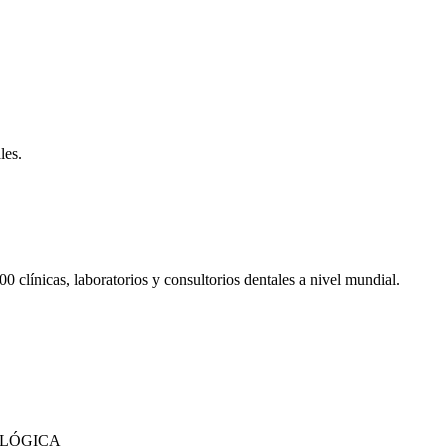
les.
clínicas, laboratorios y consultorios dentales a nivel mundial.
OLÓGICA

--

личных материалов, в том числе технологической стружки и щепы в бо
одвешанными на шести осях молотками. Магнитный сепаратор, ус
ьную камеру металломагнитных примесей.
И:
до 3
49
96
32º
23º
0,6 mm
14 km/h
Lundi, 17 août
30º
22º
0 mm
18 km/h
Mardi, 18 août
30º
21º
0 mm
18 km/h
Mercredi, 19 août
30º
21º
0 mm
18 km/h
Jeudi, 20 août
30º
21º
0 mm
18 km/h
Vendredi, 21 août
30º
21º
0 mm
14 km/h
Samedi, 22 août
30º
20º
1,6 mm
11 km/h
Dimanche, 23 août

**WHAT TO PRODUCE**
In the listing above, find the line with "ьную камеру металломагнитных примесей." and the line with "Dimanche, 23 août"; output exactly those lines and all lines between them.

**ANSWER FOR THE TASK**
ьную камеру металломагнитных примесей.
И:
до 3
49
96
32º
23º
0,6 mm
14 km/h
Lundi, 17 août
30º
22º
0 mm
18 km/h
Mardi, 18 août
30º
21º
0 mm
18 km/h
Mercredi, 19 août
30º
21º
0 mm
18 km/h
Jeudi, 20 août
30º
21º
0 mm
18 km/h
Vendredi, 21 août
30º
21º
0 mm
14 km/h
Samedi, 22 août
30º
20º
1,6 mm
11 km/h
Dimanche, 23 août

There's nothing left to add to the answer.